Protected Overrides Sub Oncreatemainform ()
Me.mainform = Global.WindowsApplication3.MainFrm
Childfrm.show ()
End Sub
Okay, the code's over, isn't it easy? As can be seen from the above code, through the middle class, mainfrm and Childfrm, and the middle class, they are no longer referencing each other's internal members, in addition to the coupling of the parameters, and thus become more independent.

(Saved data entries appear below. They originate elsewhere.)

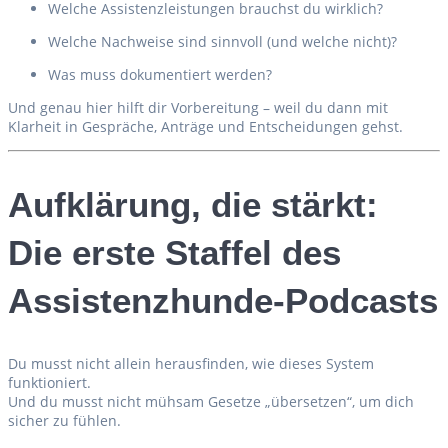
Welche Assistenzleistungen brauchst du wirklich?
Welche Nachweise sind sinnvoll (und welche nicht)?
Was muss dokumentiert werden?
Und genau hier hilft dir Vorbereitung – weil du dann mit
Klarheit in Gespräche, Anträge und Entscheidungen gehst.
Aufklärung, die stärkt:
Die erste Staffel des
Assistenzhunde-Podcasts
Du musst nicht allein herausfinden, wie dieses System
funktioniert.
Und du musst nicht mühsam Gesetze „übersetzen“, um dich
sicher zu fühlen.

The following is the corresponding C # code, MainFrm.cs:

public partial class Mainfrm:form
{
private void MainFrm _load (object sender, EventArgs e)
{
Middle.sendevent + = new Middle.sendmessage (this. Domethod);
}
public void Domethod (string getstr)
{
LISTBOX1.ITEMS.ADD (GETSTR);
}
}

ChildFrm.cs:

public partial class Childfrm:form
{
Public Childfrm ()
{
InitializeComponent ();
}

private void Button1_Click (object sender, EventArgs e)
{
Middle.dosendmessage (This.textBox1.Text);
TextBox1.Text = "";
Textbox1.focus ();
}
}

Middle.cs:

public static class middle
{
public delegate void SendMessage (String str);
public static event SendMessage Sendevent;
public static void Dosendmessage (String str)
{
Sendevent (str);
}
}
Again, let's revise the Program.cs code:

Static Class Program
{
[STAThread]
static void Main ()
{
Application.enablevisualstyles ();
Application.setcompatibletextrenderingdefault (FALSE);
Application.Run (New Form1 ());
Form1 mainfrm = new Form1 ();
Childfrm secondfrm = new Childfrm ();
Secondfrm.show ();
Application.Run (MAINFRM);
}
}
Comparing the above vb.net and C # code, we can see that vb.net allows you to declare events directly with the event keyword, and C # must be the first to declare the event's delegate prototype, and then to declare the event based on that delegate. From this point of view vb.net appears more concise, in fact, vb.net compiler in the back will automatically define a delegate object for us, and the C # code declaration of the delegate generated IL code is the same, this can be viewed by the ILDasm Intermediate Code Viewer. Raises an event, VB. NET is through the RaiseEvent keyword plus event name, and C # is by using the event name directly, finally is the code that binds the event, VB. NET is through the AddHandler keyword, C # through the overloaded + = operator, for the above two points, the compiler will also generate a consistent IL code for us.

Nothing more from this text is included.